While we are satisfied with these improvements, we are also interested to see what happens if we also use some contribution of the initial query in our model. For this purpose, we did an extra run using the best overall \(\alpha =0.5\) (according to Table 8) but with building the positive feedback component with our model/method; these results are shown in the .5/pM column and compared against the standard method (std-pM). This time, there are MAP improvements in all splits, ranging from +2.1% to +8.0% with a median and mean of +5.3%, significant in 5 out of 6 splits. The auxiliary measures also mostly improve, some significantly so.

Table 10 Robustness Index (RI) for MAP

To conclude, our proposed model outperforms the standard PRF optimization method. Nevertheless, there are still further improvements to be gained—albeit small ones—by using some contribution of the initial query. While our positive-only feedback model is built to be optimal without a contribution of the initial query, it still performs a bit better in 5 out of 6 splits (from +1.2% to +3.2% in MAP) when 50% of such a contribution is used. These small improvements are mostly statistically insignificant, however, it seems that there is some robustness to be gained, as it can been seen in Table 10.

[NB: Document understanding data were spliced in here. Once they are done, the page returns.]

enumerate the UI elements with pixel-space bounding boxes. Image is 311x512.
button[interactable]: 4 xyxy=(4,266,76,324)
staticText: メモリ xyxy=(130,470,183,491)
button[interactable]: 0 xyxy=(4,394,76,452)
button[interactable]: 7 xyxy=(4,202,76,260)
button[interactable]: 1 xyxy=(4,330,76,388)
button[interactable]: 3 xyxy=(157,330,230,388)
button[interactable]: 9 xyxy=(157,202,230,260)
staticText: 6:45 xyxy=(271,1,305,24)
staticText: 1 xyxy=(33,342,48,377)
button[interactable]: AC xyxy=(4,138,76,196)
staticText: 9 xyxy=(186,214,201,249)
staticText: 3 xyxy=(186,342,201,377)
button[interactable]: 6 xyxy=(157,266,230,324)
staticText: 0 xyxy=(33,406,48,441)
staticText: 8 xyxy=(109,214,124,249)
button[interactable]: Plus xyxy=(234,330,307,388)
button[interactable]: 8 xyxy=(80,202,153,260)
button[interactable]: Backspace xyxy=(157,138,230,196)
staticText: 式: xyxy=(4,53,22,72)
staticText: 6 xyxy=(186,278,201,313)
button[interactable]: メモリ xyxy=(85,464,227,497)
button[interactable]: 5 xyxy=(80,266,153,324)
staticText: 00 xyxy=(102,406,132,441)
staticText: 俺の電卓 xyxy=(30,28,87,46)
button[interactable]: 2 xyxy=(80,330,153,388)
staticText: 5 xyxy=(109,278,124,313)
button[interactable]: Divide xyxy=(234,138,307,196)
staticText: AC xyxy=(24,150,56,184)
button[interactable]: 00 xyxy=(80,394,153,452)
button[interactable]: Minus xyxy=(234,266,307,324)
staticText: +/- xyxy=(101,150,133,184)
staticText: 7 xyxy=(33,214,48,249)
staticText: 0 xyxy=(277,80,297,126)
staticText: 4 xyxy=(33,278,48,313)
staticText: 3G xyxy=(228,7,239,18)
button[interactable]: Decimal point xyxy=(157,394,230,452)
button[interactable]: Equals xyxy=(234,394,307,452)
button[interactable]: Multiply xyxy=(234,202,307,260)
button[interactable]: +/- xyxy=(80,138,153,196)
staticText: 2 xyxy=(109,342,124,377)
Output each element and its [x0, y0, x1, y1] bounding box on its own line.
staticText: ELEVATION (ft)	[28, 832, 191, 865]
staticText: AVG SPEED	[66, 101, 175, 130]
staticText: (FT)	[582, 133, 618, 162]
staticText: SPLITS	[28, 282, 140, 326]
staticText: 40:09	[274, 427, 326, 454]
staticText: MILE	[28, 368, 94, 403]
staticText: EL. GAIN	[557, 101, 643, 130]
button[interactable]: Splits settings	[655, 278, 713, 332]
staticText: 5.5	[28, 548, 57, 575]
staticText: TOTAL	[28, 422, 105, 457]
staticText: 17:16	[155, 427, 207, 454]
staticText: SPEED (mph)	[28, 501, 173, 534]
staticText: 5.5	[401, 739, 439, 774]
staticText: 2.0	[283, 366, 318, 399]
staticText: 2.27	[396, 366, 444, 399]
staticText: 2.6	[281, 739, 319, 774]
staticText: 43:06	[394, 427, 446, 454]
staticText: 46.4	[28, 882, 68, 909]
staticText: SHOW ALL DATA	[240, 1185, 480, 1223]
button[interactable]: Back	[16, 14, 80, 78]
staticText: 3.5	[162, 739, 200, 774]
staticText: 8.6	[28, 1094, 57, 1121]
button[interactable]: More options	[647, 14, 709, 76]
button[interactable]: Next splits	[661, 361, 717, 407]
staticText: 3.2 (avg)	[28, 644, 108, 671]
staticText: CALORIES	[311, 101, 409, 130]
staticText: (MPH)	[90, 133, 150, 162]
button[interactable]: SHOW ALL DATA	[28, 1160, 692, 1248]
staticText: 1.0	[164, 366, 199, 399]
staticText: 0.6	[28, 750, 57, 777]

On a final note, the right-most column of Table 9 (std-oM) shows the potential effectiveness ceiling of the standard optimization method. For this, we grid-searched for the \(\alpha /K\) combination that maximizes MAP, but this time directly in each test set. It can be seen that the results achieved by the standard method (std-pM) are very near to their ceiling (std-oM), thus there is not much potential left for improvements. In contrast, even our best runs so far (0/pM and 0.5/pM) are far from their potential ceiling (0/oM column in Table 6), leaving amble room for improvement.

4.3 Additional experiments

In this section, first we will confirm the effectiveness of our proposed method on an additional benchmark corpus, and then compare it to PRF methods from the recent literature on several other setups.

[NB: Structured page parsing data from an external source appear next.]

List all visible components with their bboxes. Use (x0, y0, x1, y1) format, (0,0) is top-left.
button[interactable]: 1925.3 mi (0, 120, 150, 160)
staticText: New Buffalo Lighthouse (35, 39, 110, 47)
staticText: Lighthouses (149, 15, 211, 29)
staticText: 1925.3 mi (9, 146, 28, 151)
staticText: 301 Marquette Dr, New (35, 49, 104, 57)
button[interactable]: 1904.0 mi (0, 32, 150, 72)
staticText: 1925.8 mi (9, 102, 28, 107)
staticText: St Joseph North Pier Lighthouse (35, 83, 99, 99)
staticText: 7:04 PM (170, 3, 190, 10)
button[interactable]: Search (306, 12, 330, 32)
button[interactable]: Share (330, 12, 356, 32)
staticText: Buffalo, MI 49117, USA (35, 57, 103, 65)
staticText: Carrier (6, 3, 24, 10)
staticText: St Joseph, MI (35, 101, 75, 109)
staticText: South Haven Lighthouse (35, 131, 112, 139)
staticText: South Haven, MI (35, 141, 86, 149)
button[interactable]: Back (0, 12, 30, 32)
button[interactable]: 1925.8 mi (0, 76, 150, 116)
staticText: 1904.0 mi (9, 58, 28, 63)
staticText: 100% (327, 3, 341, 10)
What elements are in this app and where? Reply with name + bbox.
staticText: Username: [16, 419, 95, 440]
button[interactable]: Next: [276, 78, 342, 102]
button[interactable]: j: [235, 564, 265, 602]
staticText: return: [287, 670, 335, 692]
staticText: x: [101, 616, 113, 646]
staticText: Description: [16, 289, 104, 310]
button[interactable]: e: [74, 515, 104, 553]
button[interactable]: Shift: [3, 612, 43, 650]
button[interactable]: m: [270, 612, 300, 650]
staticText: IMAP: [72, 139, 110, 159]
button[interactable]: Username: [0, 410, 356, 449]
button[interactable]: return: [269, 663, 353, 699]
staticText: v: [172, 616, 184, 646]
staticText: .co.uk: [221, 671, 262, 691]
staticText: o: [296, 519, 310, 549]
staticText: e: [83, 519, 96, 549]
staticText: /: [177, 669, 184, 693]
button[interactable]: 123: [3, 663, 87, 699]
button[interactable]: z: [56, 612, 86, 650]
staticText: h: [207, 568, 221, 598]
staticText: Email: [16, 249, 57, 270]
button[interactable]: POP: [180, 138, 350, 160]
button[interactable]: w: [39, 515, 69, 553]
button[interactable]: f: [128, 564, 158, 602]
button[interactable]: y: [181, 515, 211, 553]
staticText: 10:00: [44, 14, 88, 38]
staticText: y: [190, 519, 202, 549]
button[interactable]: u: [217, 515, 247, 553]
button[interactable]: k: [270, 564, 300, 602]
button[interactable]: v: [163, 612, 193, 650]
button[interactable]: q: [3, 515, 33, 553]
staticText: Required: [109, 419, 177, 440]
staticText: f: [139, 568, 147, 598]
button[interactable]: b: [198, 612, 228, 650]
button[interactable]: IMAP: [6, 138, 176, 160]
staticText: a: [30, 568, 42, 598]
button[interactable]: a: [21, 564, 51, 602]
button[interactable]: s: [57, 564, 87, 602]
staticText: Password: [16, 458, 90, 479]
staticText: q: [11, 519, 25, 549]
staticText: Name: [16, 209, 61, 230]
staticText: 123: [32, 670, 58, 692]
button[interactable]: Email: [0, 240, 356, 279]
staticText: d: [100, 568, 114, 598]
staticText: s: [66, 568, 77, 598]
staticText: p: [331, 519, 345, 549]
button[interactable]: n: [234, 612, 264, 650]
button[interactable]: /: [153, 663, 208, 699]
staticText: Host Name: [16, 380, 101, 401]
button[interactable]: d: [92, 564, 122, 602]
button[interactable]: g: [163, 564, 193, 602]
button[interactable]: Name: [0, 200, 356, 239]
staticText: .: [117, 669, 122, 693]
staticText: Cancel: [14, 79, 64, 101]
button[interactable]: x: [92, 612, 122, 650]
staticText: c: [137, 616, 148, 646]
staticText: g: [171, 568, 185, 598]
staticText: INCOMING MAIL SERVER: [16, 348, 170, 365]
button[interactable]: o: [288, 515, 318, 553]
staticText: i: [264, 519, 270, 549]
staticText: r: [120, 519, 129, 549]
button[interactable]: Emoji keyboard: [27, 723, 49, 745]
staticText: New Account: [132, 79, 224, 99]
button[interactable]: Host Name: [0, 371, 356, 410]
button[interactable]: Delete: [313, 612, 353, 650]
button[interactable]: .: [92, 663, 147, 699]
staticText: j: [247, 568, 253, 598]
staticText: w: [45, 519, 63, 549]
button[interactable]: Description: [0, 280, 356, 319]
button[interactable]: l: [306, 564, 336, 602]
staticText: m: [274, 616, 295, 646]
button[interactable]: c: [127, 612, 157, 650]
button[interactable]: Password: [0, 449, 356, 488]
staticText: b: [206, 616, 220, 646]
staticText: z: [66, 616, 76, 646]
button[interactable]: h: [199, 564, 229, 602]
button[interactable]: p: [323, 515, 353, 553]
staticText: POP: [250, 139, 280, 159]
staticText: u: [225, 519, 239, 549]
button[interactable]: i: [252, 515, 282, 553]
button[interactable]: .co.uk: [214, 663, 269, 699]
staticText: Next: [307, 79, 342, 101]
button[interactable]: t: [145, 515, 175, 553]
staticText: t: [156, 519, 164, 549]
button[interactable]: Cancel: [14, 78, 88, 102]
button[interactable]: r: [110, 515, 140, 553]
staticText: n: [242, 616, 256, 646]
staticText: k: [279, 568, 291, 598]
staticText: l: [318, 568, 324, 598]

4.3.1 Experiments with web data

Table 11 presents our results on the WT10g test collection. We applied the same pre-processing pipeline as in (Parapar and Barreiro 2011; Parapar et al. 2014; Valcarce et al. 2018), i.e. stopword removal and Porter Stemmer, as well as used the same split, i.e. trained our model using TREC topics 451–500 and evaluated using topics 501–550. Again, we optimized for MAP.

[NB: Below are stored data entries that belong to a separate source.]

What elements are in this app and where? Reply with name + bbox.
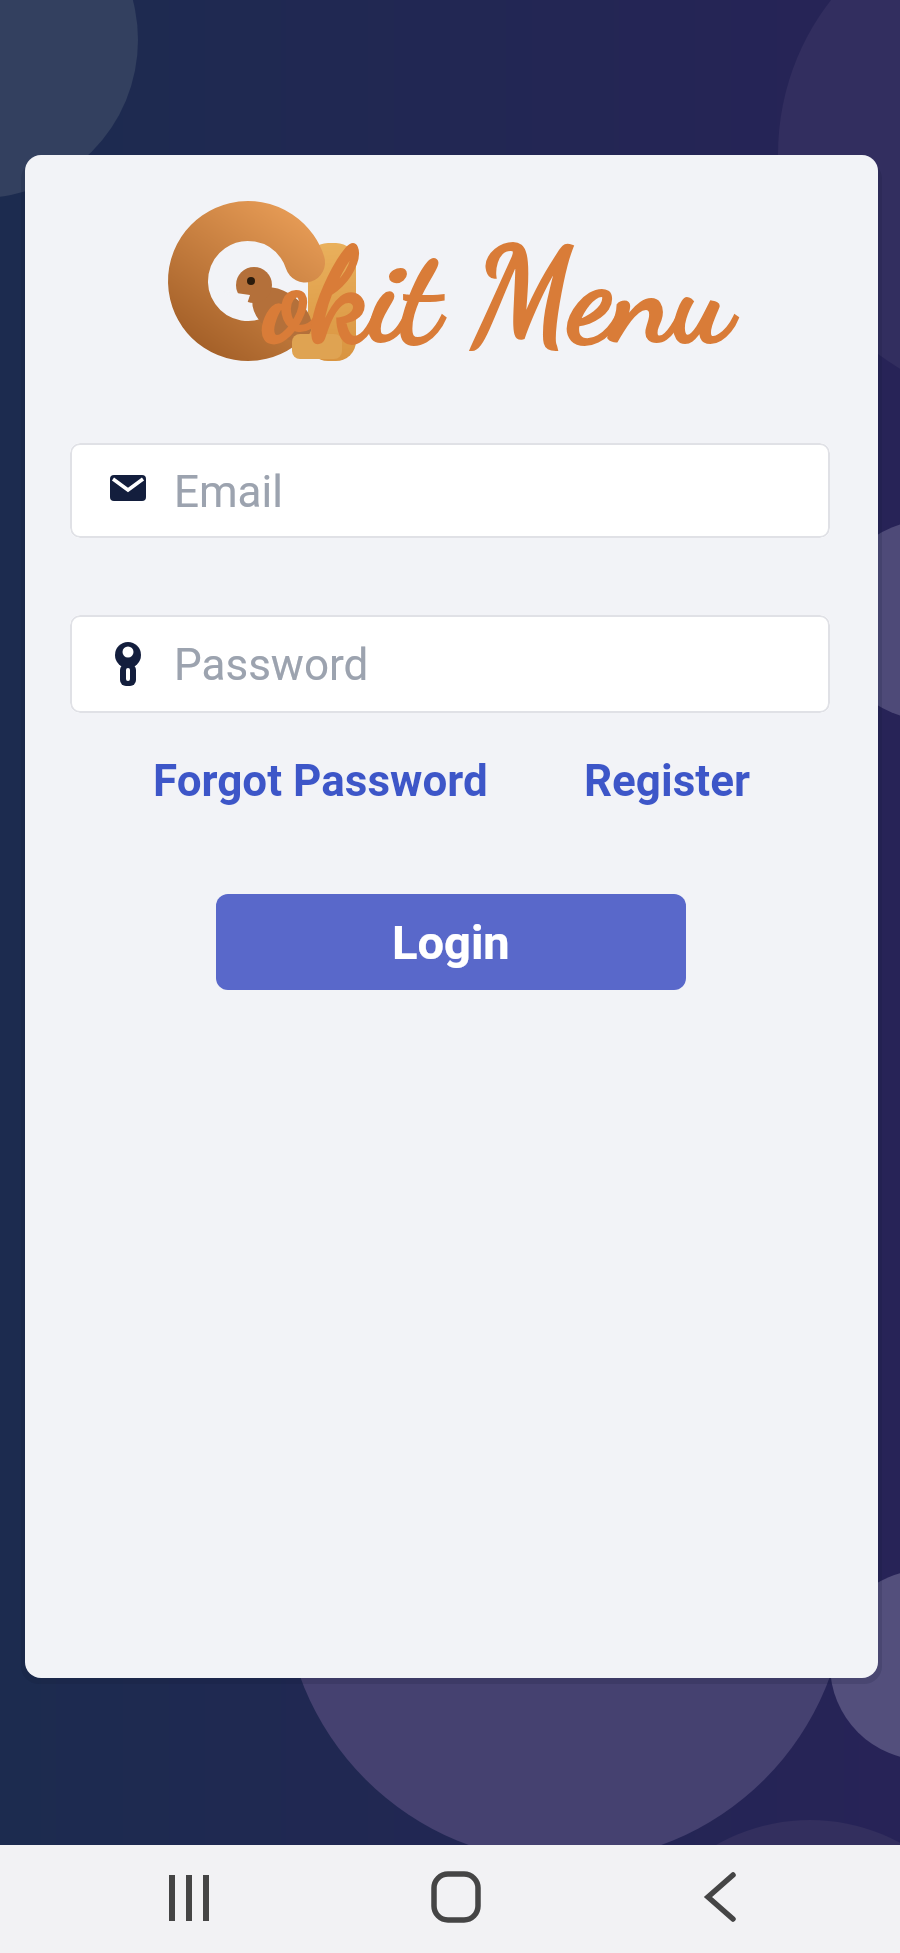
button[interactable]: Register [584,755,751,807]
staticText: Email [174,466,283,518]
button[interactable]: Login [216,894,686,990]
staticText: Login [392,915,510,970]
staticText: okit Menu [265,217,733,374]
button[interactable]: Forgot Password [153,755,488,807]
button[interactable]: Email [70,443,830,538]
button[interactable]: Password [70,615,830,713]
staticText: Password [174,639,369,691]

Table 11 Effectiveness of positive-only PRF — WT10g corpus

The best fixed-K for MAP is 5 (0/5 run); against this run as a baseline, the proposed method (0/pM) yields statistically significant results for MAP and Prec@R. The MAP improvement (+7.1%) is in-line with what we reported earlier in Table 6 when training with 50 queries only. While the Prec@R improvement is much larger in the WT10g corpus, this also has to do with the fact that each measure is maximized at a different fixed-K value. Against the initial query (1/0), the proposed PRF method yields a larger improvement (+34.9%) than the best we saw before in Table 6 (+29.6%). These results confirm the effectiveness of our method, strengthening the evidence. However, the proposed method is quite far from its potential ceiling of effectiveness (0/oM column), leaving amble room for improvements.

We run the standard PRF optimization method for MAP (std-pM), as in Sect. 4.2.2, and found that MAP is maximized at .5/5; these results are shown in the 1st column of Table 12. Our proposed method (0/pM) significantly outperforms std-pM. Moreover, std-pM is practically at its potential ceiling of performance (std-oM column) resulting when using the optimal parameters found in the test set (i.e. .6/5). Thus, these results so far confirm our findings in Sect. 4.2.2. But now, using a fixed 50% contribution of the initial query together with the variable Ks predicted by our proposed method (i.e. .5/pM run), is generally worse than the pure proposed method (0/pM). This is in contrast to the small insignificant improvements we found in Sect. 4.2.2, supporting our conjecture of initial query elimination.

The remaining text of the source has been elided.